Not everyone is convinced that this is enough, and critics point out weak infrastructure, like the two-lane road that already suffers from significant congestion, or climate hazards like frequent droughts or wildfires that the city's creators haven't clarified how they'll manage. "Any developer who's even remotely intelligent wouldn't have spent four years buying land in secret and filing lawsuits against local landowners," said Congressman John Garamendi, who represents the district. "He would have spent four years working with the community to come up with a proposal that works for them and for the state."
Elon Musk and Peter Thiel also establishing cities
The new city isn't the first or even the weirdest attempt by tech moguls to reinvent the real estate landscape. In 2016, startup accelerator Y Combinator launched a project called "New Cities" aimed at examining how to plan, design, and build cities from scratch.
Elon Musk, the world's richest person (with a net worth of $221 billion), and owner of Tesla, SpaceX, and X, formerly Twitter, has bought huge amounts of land in South Texas in recent years to build a "factory town" for his companies' employees in the area. Oracle founder and CEO Larry Ellison (listed as the fourth wealthiest person in the world with a fortune of $129 billion) acquired 98% of the island of Lanai in Hawaii in recent years with the aim of transforming it into a paradise retreat for the super-rich.

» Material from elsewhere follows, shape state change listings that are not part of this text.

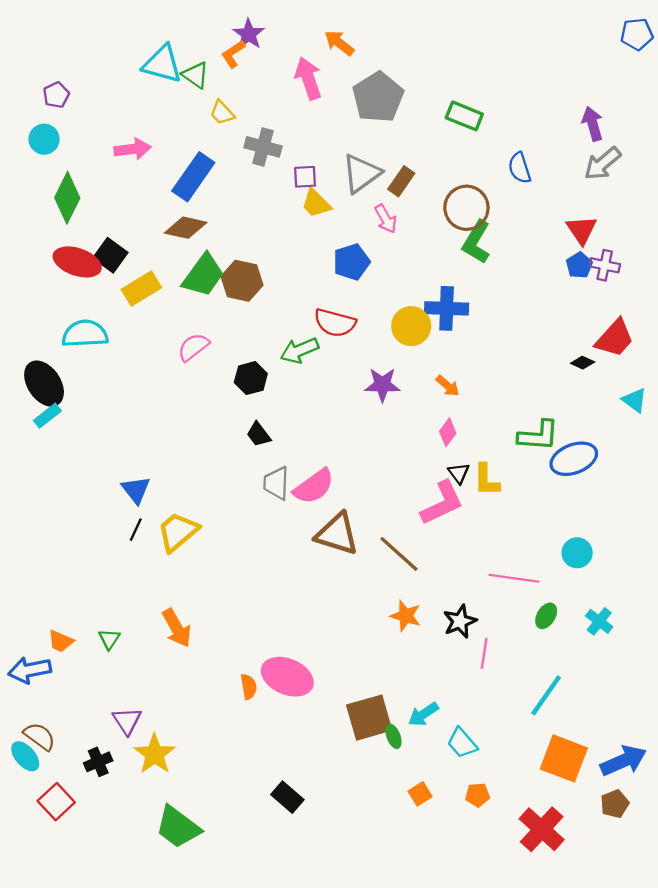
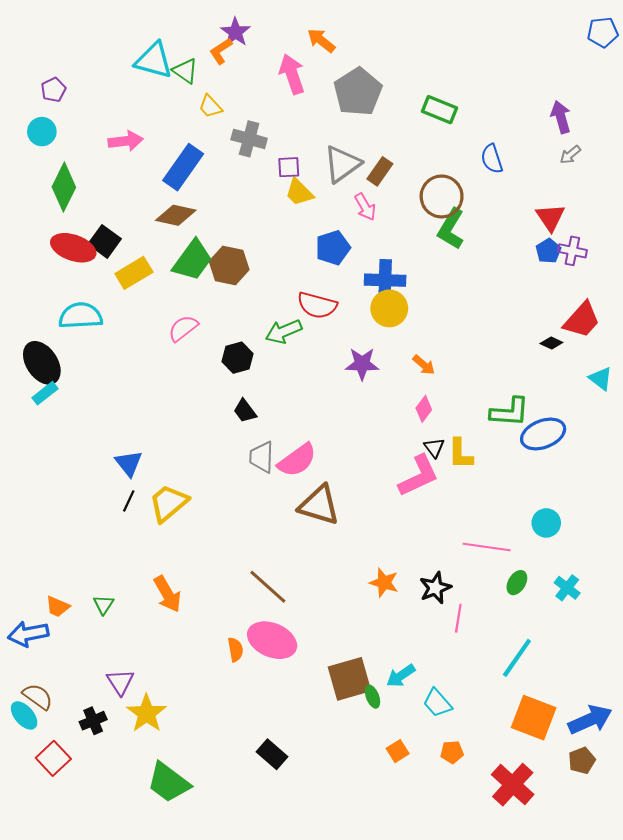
gray arrow: (603, 164) -> (570, 155), size x0.6
blue cross: (447, 308) -> (385, 280), moved
brown line: (399, 554) -> (268, 587), moved

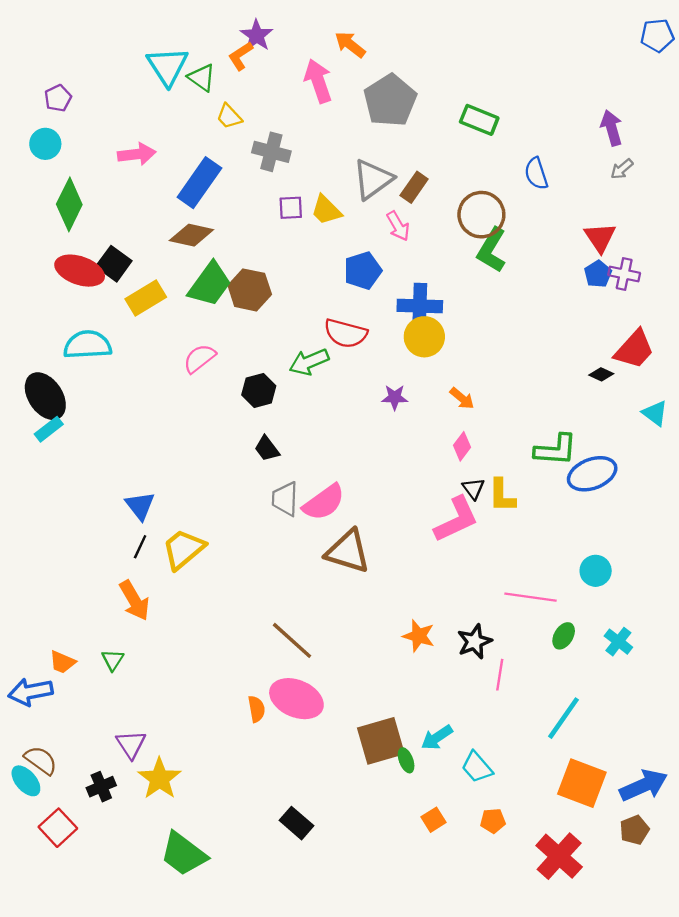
cyan triangle: (154, 60) -> (167, 66), turned 42
purple square: (289, 167) -> (291, 208), moved
purple star: (362, 364) -> (395, 397), size x0.7
orange arrow: (167, 594) -> (134, 600), moved

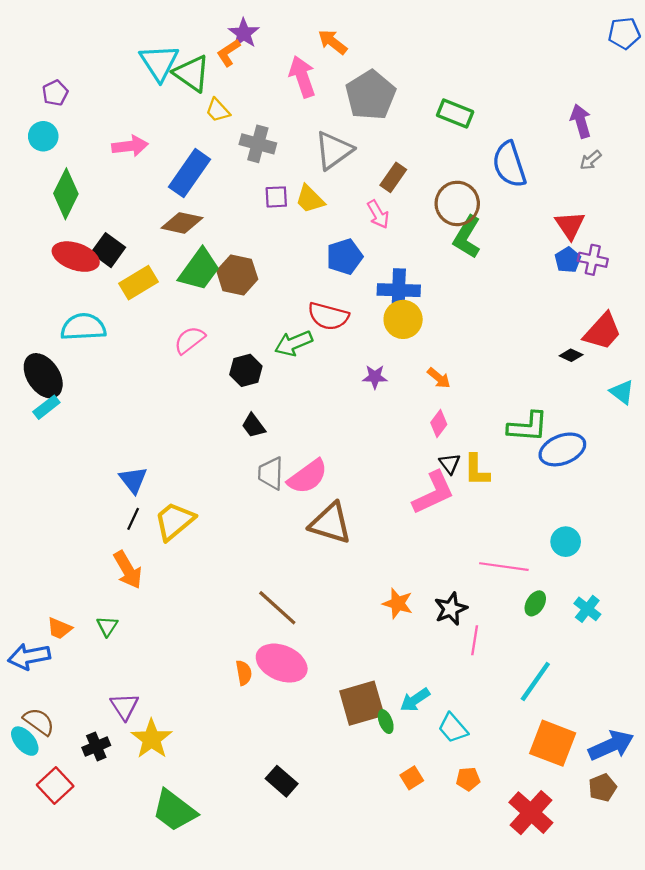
green triangle: (202, 78) -> (192, 73), size x1.4
blue semicircle: (536, 174) -> (509, 164), size x1.5
gray triangle: (373, 179) -> (334, 150), moved

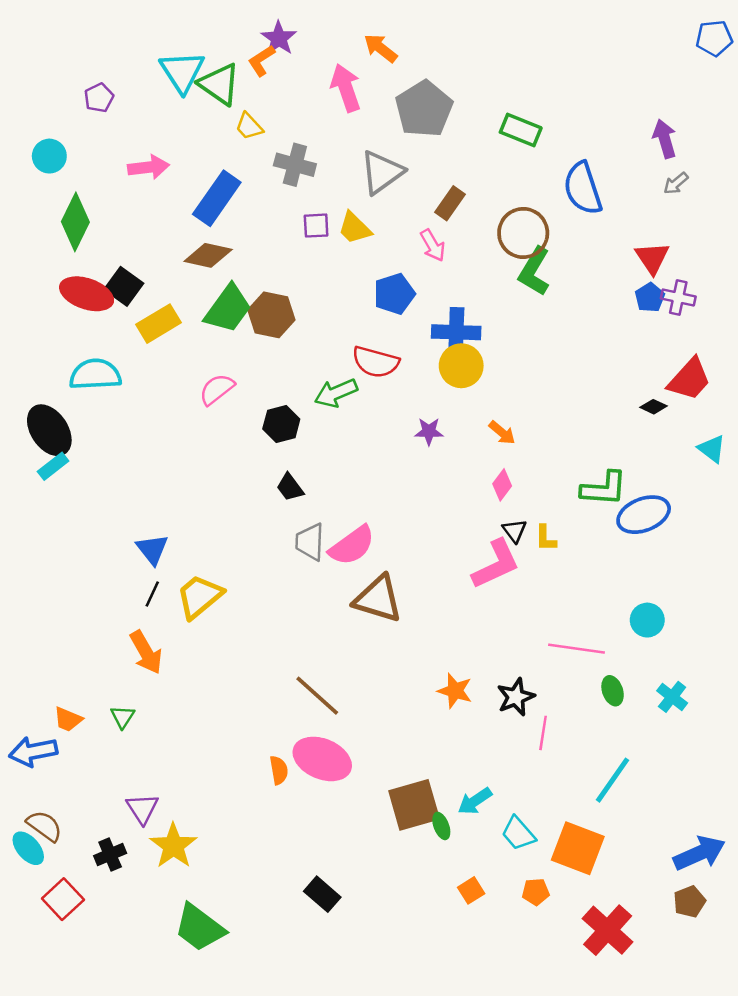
purple pentagon: (55, 93) -> (99, 98), moved
yellow L-shape: (477, 470) -> (546, 538), size x0.7
green ellipse: (535, 603) -> (613, 691), turned -50
orange square: (553, 743) -> (578, 848), moved

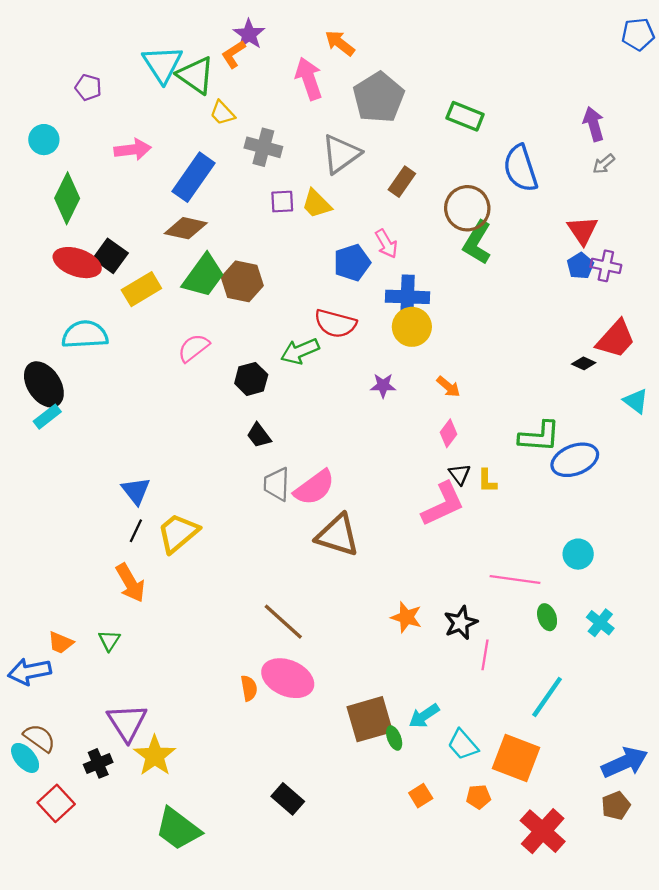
purple pentagon: (99, 98) -> (88, 87), turned -30
pink arrow: (433, 245) -> (386, 244), moved
purple triangle: (142, 809) -> (127, 722), size x1.4

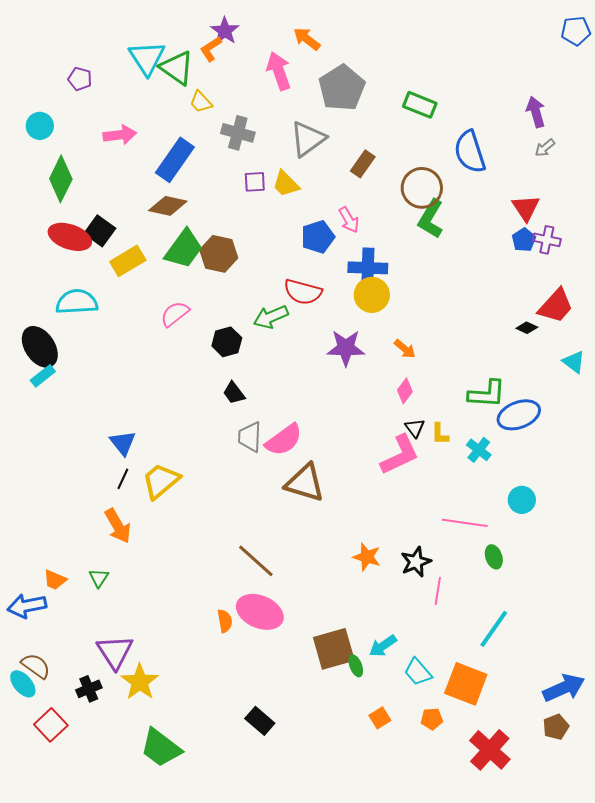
purple star: (383, 386) -> (346, 348), size x1.6
cyan cross: (600, 623) -> (479, 450), moved

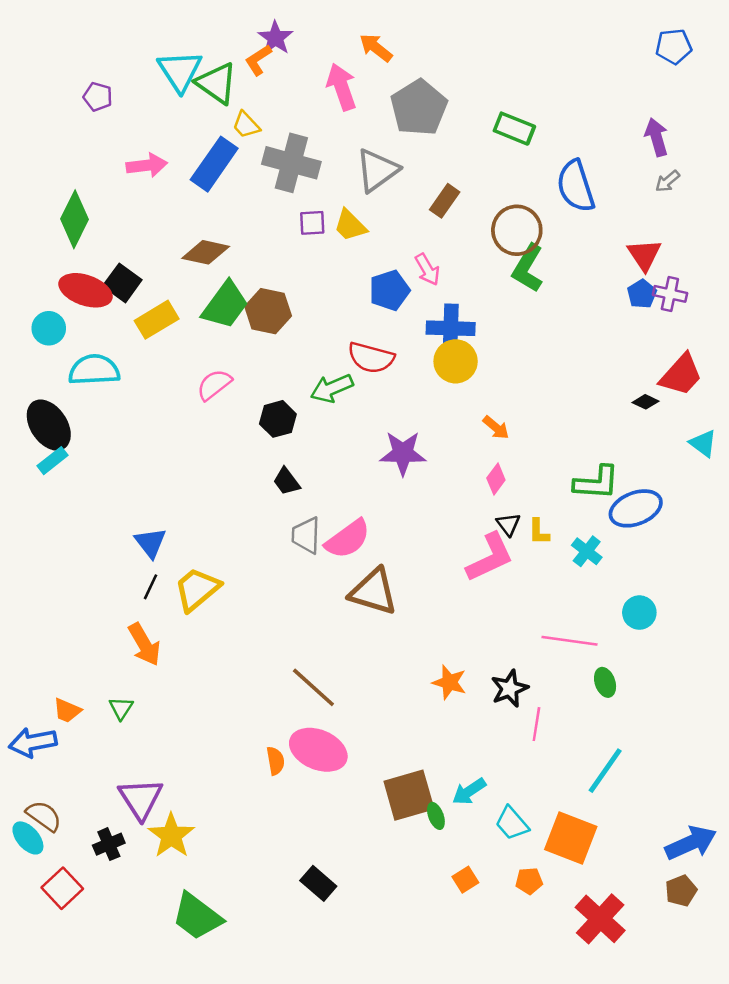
blue pentagon: (576, 31) -> (674, 46), moved
cyan circle: (40, 126) -> (49, 328), moved
gray cross: (238, 133) -> (291, 163), size x1.4
blue rectangle: (175, 160) -> (214, 164), moved
purple star: (346, 348) -> (403, 453), moved

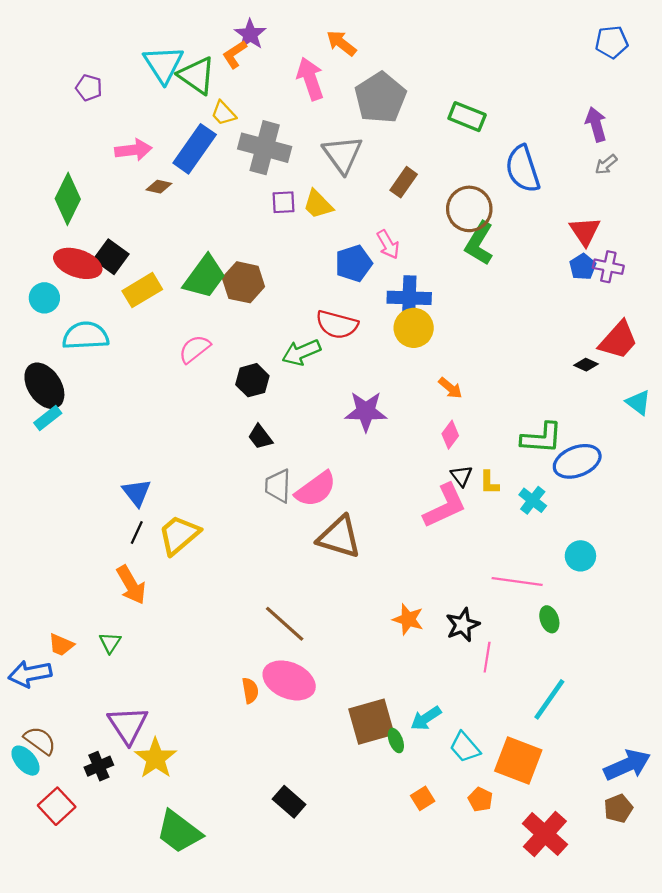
gray triangle: (377, 170) -> (342, 154), turned -30
brown diamond: (206, 252) -> (159, 187), moved, size x0.6
orange pentagon: (529, 881) -> (480, 799), turned 30

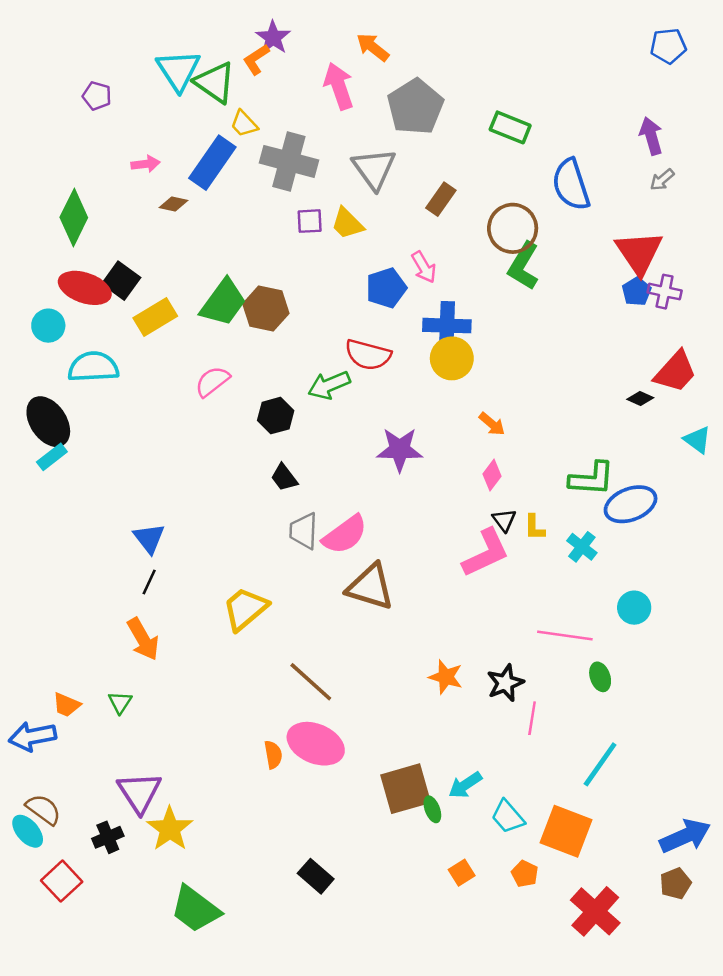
pink arrow: (133, 150) -> (146, 164), size x0.7
red triangle: (585, 231) -> (639, 253), size x1.4
yellow trapezoid: (179, 535) -> (245, 609), moved

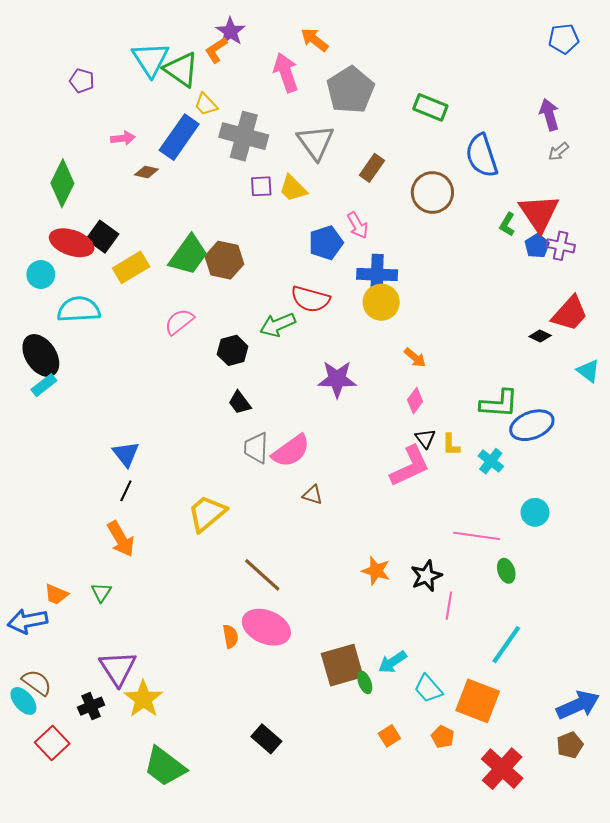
green L-shape: (524, 266) -> (507, 224), moved, size x0.6
brown triangle: (370, 587) -> (312, 495), size x0.5

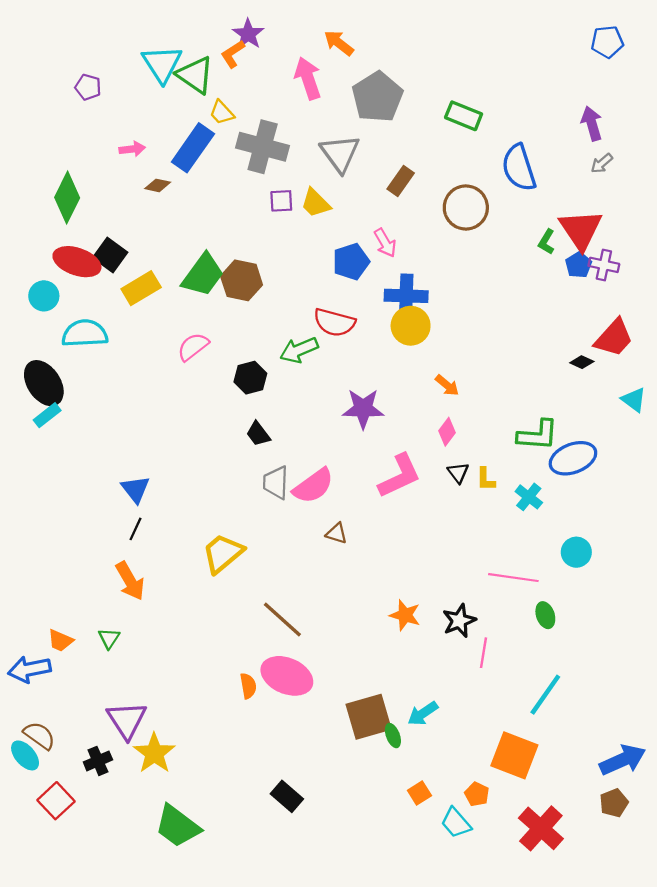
pink L-shape: (410, 466) -> (400, 476), moved
cyan trapezoid: (428, 689) -> (456, 823), moved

However, the weirdest initiative seems to belong to investor Peter Thiel, one of PayPal's early investors and a long-time associate of Musk. In 2009, Thiel invested an undisclosed sum in a project he co-founded after leaving Google. The goal: to develop technology and infrastructure to enable the creation of cities on artificial islands in the ocean. These cities were intended to function as autonomous nation-states, a concept called "seasteading." Although he was set to unveil a prototype in 2020, as of today, the project is still in the planning and development stage.